Saved entries
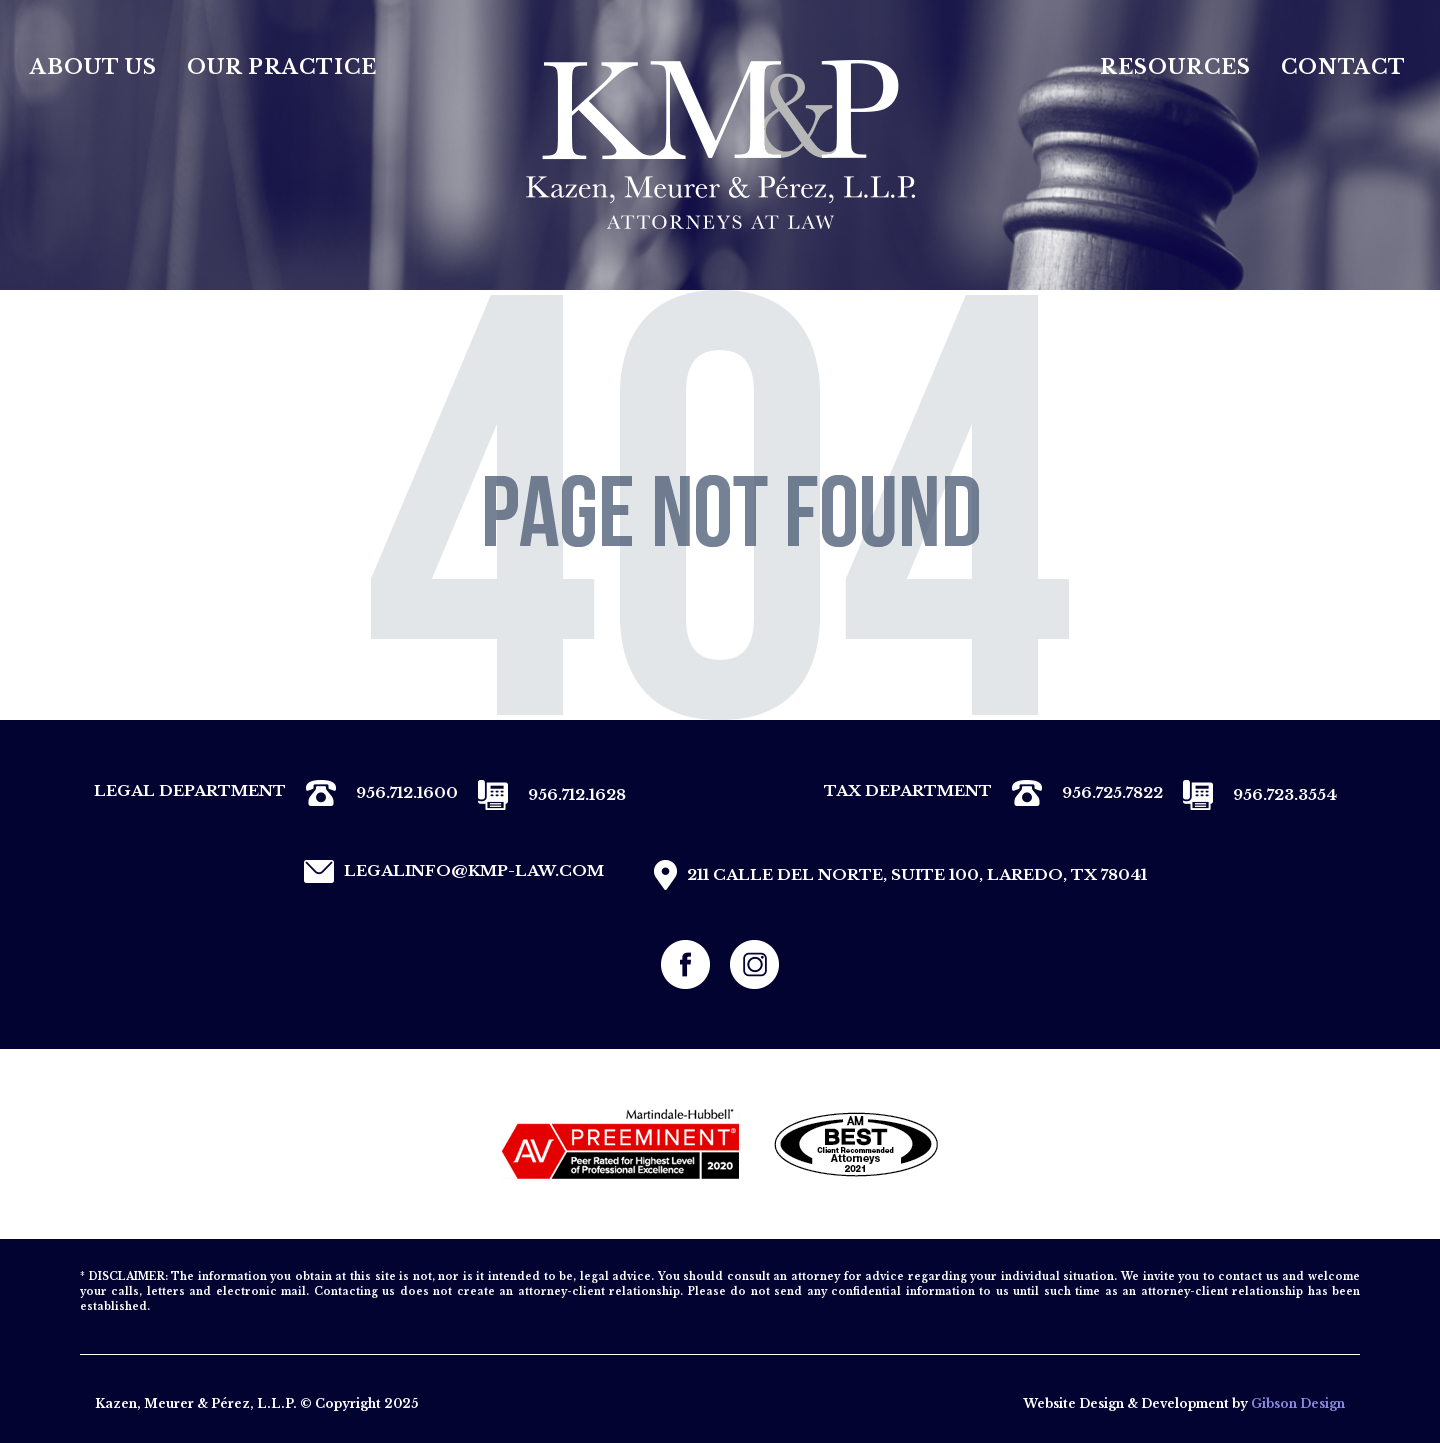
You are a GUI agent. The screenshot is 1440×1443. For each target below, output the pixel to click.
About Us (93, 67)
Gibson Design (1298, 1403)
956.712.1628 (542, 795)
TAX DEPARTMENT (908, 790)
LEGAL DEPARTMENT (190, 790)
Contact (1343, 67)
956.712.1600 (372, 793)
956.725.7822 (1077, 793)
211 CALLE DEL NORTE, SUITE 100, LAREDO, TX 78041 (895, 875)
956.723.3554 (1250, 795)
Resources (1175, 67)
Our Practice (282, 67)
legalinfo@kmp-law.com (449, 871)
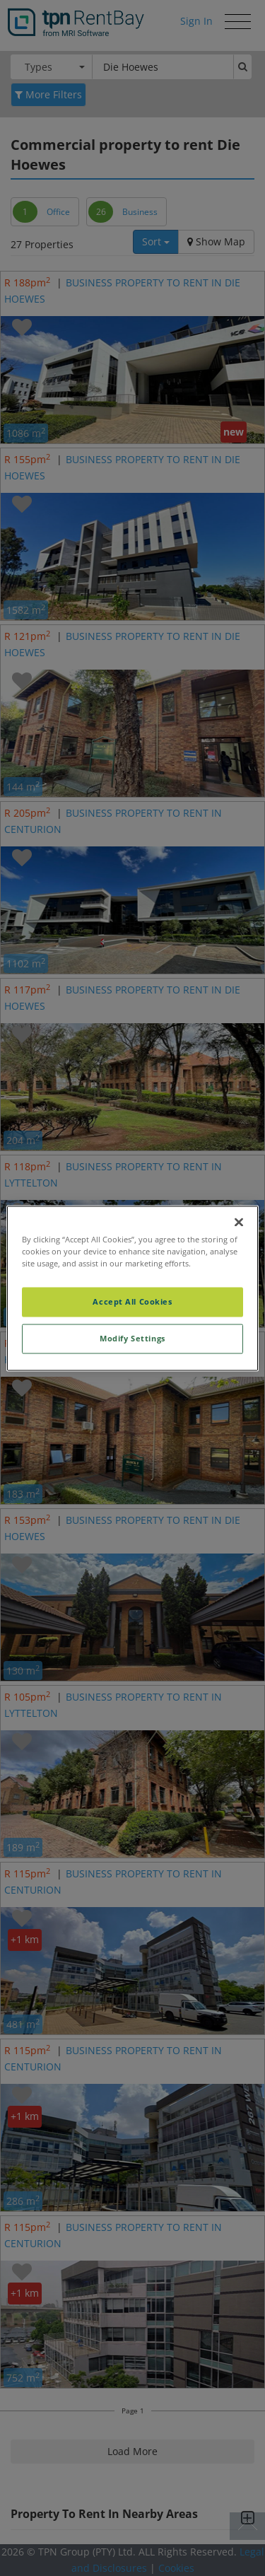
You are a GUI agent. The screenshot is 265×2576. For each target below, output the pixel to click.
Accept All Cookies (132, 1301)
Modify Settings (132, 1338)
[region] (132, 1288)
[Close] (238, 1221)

**Work to complete:** Using the records above, filter out every line that lacks the string "below" and copy the rest.

**Answer section:**
You are a GUI agent. The screenshot is 1440×1443. For each target below, output the pixel to click.
You are a GUI agent. The screenshot is 265×2576. For each target below, output the pixel to click.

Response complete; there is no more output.